Zodiaccupuncture
Firstly, the new pop77 mix fellates ugly sailors. It's all meant to be all about some kind of old skool, but you must've had to have been there to get it, and luckily I was someplace else. However, I humbly thank the patron saint of coprophagia it didn't take as long to appear as the last mix.
However, I've been listening to the last few albums of Aesop Rock, who, might I add, roolz with a captial X. If you want to really just flip out all over the place, read the lyrics to Zodiaccupuncture. Unlike this gratuitous waste of internet, that page also contains a random 'hip-hop honeys' photo, so double up on fun.
I should finish off what happened the weekend before last. KT drunk all the available alcohol west of the Yarra, and then did a runner without saying goodbye to anyone (This has since been discussed and forgiven). To add insult to, ah, insult, she locked her friends out of the hotel room, and then bought herself a one-way ticket on the Valium express to the land of Z's. This amused the boys and I, but Greta and Lauren less so. The only place that would let us in was this rock club that was dingy, smokey, noisy, black, and full of rock dudes who were rocking out. In other words: an awesome place. Fairly early on some bald pissed guy took off his shirt, dropped his tracky dacks and jocks to his feet and started wrestling some guy in the nud. Then he just rocked out with his cock out, gaining both my respect and admiration. Steve, Choco, and I decided that we were very not drunk, so we bought eighteen shots of tequila. They ran out of salt on the last shot, so we used a shirtload of pepper instead. It was foul, but awesome, especially the way we all writhed around, cussing a lot. Choco attempted to sneak off for a chuck, but we bailed him up in the dunny and prevented any of that nonsense. We were mighty drunk after that, but then we walked around too much and it wore off. Anyway, after a night of sampling the finest liqueurs Melbourne had to offer, it ended up that there were two girls in my bed at Choco's place... and I was sleeping on the damn couch.
I think KT more or less summed up what we got up to in her whirlwind trip to the farm. She discovered her inner yobbo, I think, as she really, really, liked being on the back of the 4-wheel motorbike when I was doing circlework which was verging on rolling the bike. However, this enthusiasm was damped the following day, when she confessed to having a bruised bum. Anyhoo, it was great to have her visit.

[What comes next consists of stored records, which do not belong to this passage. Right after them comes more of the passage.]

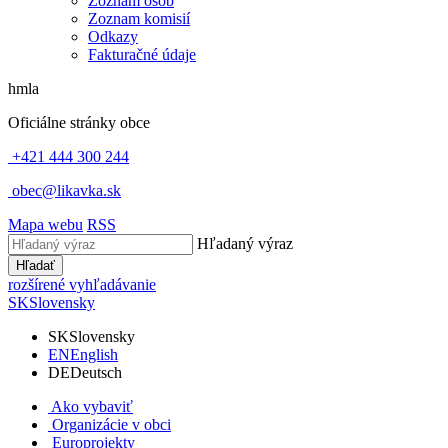
Zoznam osôb
Zoznam komisií
Odkazy
Fakturačné údaje
hmla
Oficiálne stránky obce
+421 444 300 244
obec@likavka.sk
Mapa webu
RSS
Hľadaný výraz
Hľadať
rozšírené vyhľadávanie
SK
Slovensky
SK
Slovensky
EN
English
DE
Deutsch
Ako vybaviť
Organizácie v obci
Europrojekty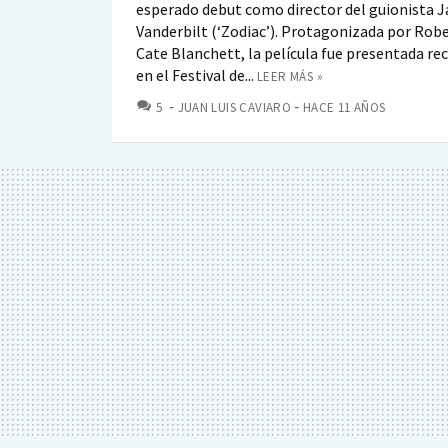
esperado debut como director del guionista 
Vanderbilt (‘Zodiac’). Protagonizada por Robe
Cate Blanchett, la película fue presentada r
en el Festival de...
LEER MÁS »
COMENTARIOS
5
JUAN LUIS CAVIARO
HACE 11 AÑOS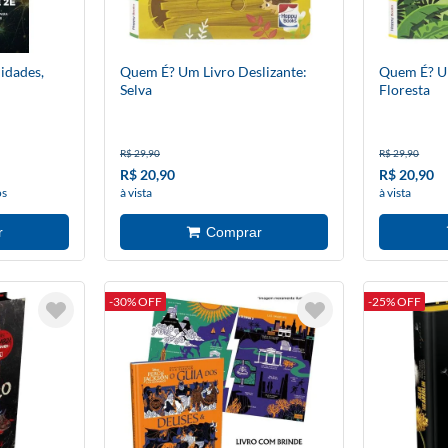
idades,
Quem É? Um Livro Deslizante:
Quem É? Um
Selva
Floresta
R$ 29,90
R$ 29,90
R$ 20,90
R$ 20,90
os
à vista
à vista
-30% OFF
-25% OFF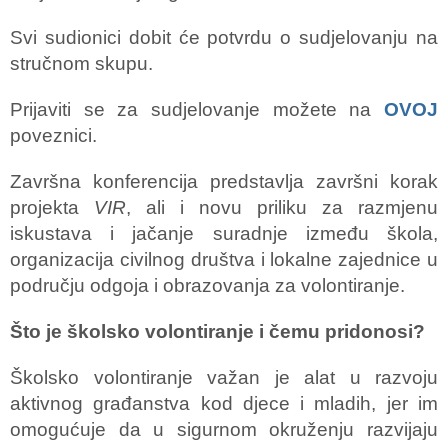
Svi sudionici dobit će potvrdu o sudjelovanju na
stručnom skupu.
Prijaviti se za sudjelovanje možete na
OVOJ
poveznici.
Završna konferencija predstavlja završni korak
projekta
VIR
, ali i novu priliku za razmjenu
iskustava i jačanje suradnje između škola,
organizacija civilnog društva i lokalne zajednice u
području odgoja i obrazovanja za volontiranje.
Što je školsko volontiranje i čemu pridonosi?
Školsko volontiranje važan je alat u razvoju
aktivnog građanstva kod djece i mladih, jer im
omogućuje da u sigurnom okruženju razvijaju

Oh yeh, and I think I might have overcome the last (?) obstacle in the way of completing these papers and hence my thesis. This is way rad, and the way I solved it was even way radder. This was a problem that was lurking right up the back of the paper, and I've known that it's been there for months, but I've not spoken of it to my supervisors, or to you, dear internet. Nor have I tackled it. We've been like two cowboys circling one another, staring at one another, hands poised over the pair of six-shooters at our belts, daring the other to make a move, trash talking. Bam! I'm the new sheriff of thesis town.
I love the way Fiddy just leans into this photo to put in a hey-baby.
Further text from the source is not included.